Langfristige Inhaber überstehen einen kurzen Volatilitätsanstieg

Langzeitinhaber halten mittlerweile 75 % des gesamten zirkulierenden Bitcoin-Angebots
Die letzten achtzehn Monate waren für Bitcoin-Investoren eine Herausforderung. Obwohl sich der Vermögenswert im Jahr 2023 bisher stark erholt hat, liegt er immer noch über 60 % unter seinem Allzeithoch vom November 2021. Das Ausmaß des Schadens im Jahr 2022 lässt sich anhand eines Preisdiagramms erkennen, das das Ausmaß des Rückgangs darstellt.

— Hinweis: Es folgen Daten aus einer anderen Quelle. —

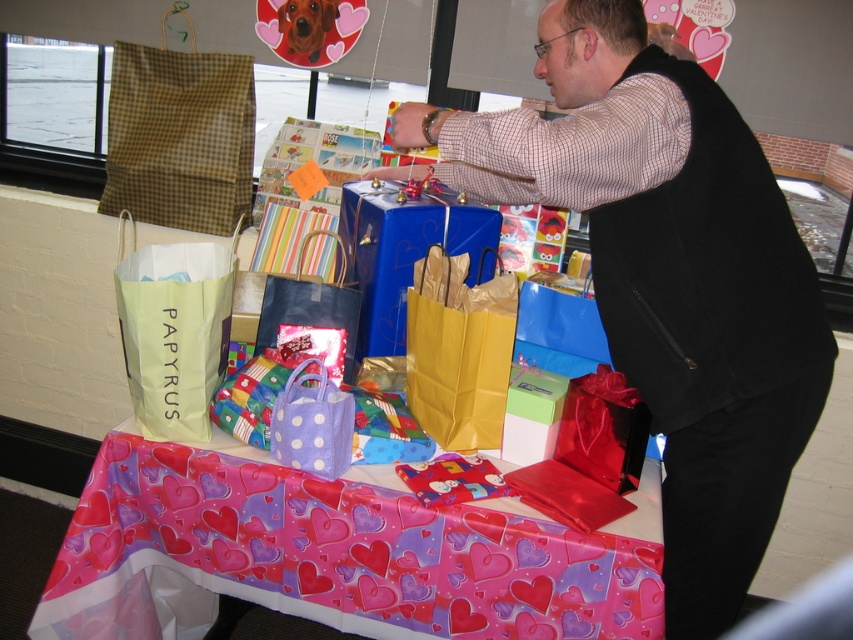 Question: Which of the following is the farthest from the observer?

Choices:
 (A) valentine-patterned paper at center
 (B) shiny black bag at lower right

Answer: (B)

Question: Can you confirm if matte black vest at center is positioned above valentine-patterned paper at center?

Choices:
 (A) no
 (B) yes

Answer: (B)

Question: In this image, where is shiny black bag at lower right located relative to purple polka dot bag at center?

Choices:
 (A) left
 (B) right

Answer: (B)

Question: Which point appears farthest from the camera in this image?

Choices:
 (A) (268, 305)
 (B) (316, 452)

Answer: (A)

Question: Which point is closer to the camera taking this photo?

Choices:
 (A) (325, 499)
 (B) (326, 422)
 (C) (613, 488)

Answer: (B)

Question: Is shiny black bag at lower right below purple polka dot bag at center?

Choices:
 (A) yes
 (B) no

Answer: (A)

Der Vermögenswert stürzte ab, als die Federal Reserve als Reaktion auf die steigende Inflation zu einer restriktiven Geldpolitik überging. Nachdem die Zinsen jahrelang niedrig waren, kam es zu raschen Erhöhungen, während die politischen Entscheidungsträger sich bemühten, die überhitzte Wirtschaft einzudämmen.
Da sich Bitcoin so weit draußen auf der Risikokurve befindet, floss das Kapital aufgrund der starken Verknappung der globalen Liquidität aus dem Vermögenswert. Obwohl Preisdiagramme keine gute Lektüre darstellen, gab es bei der Betrachtung der On-Chain-Daten einen bemerkenswerten Lichtblick.
Das ist der Anteil der Langzeitinhaber, der trotz der Turbulenzen ein beeindruckendes Wachstum verzeichnete. Wie die nächste Grafik von Glassnode zeigt, ist die Kohorte seit Anfang 2022 abgesehen von drei Perioden (von denen eine extrem kurz war) gewachsen.
Die erste Periode war zwischen Mai und August 2022, als die Kryptowelt in Unordnung geriet. Digitale Vermögenswerte kämpften bereits mit einer düsteren makroökonomischen Lage mit wieder steigenden Zinsen und einer grassierenden Inflation und wurden durch die überraschende Todesspirale des UST-Stablecoins weiter in Mitleidenschaft gezogen, was zum Zusammenbruch von allem, was mit Terra zu tun hatte, führte. Dies wiederum löste eine Ansteckung in der gesamten Branche aus, der Sommer war voller Insolvenzen.
Die zweite Periode, in der Langzeitinhaber schwankten, war sehr kurz, nach dem Zusammenbruch von FTX im vergangenen November. Der dritte war dann der März dieses Jahres, in dem es offensichtlich zu Gewinnmitnahmen kam, da Bitcoin aufgrund gemäßigterer Prognosen über den künftigen Zinserhöhungspfad nach der regionalen Bankenkrise zulegte.
Dies hat dazu geführt, dass heute 14,6 Millionen Bitcoin von Langzeitinhabern gehalten werden, was 75 % des gesamten Umlaufangebots entspricht.
Es ist interessant, den Anteil des Angebots zu verfolgen, der von langfristigen Inhabern beansprucht wird, da er von Bitcoin-Enthusiasten häufig bei der Prognose des langfristigen Preises des Vermögenswerts herangezogen wird. Da das Gesamtangebot auf 21 Millionen Münzen begrenzt ist und sich die Steigerungsrate des Angebots alle vier Jahre halbiert, argumentieren sie, dass ein Engpass auf der Angebotsseite den Preis von Bitcoin in die Höhe treiben wird. Da langfristige Inhaber größere Mengen des Angebots horten, wird es nur weniger Bitcoin geben, die es gibt.
Damit dies wahr ist, muss die Nachfrageseite der Gleichung natürlich ihren Teil der Abmachung einhalten. Aber in den für Bitcoin äußerst herausfordernden 18 Monaten ist die scheinbare Widerstandsfähigkeit der Langzeitinhaber sicherlich ein Lichtblick und könnte im Laufe der Zeit immer relevanter werden.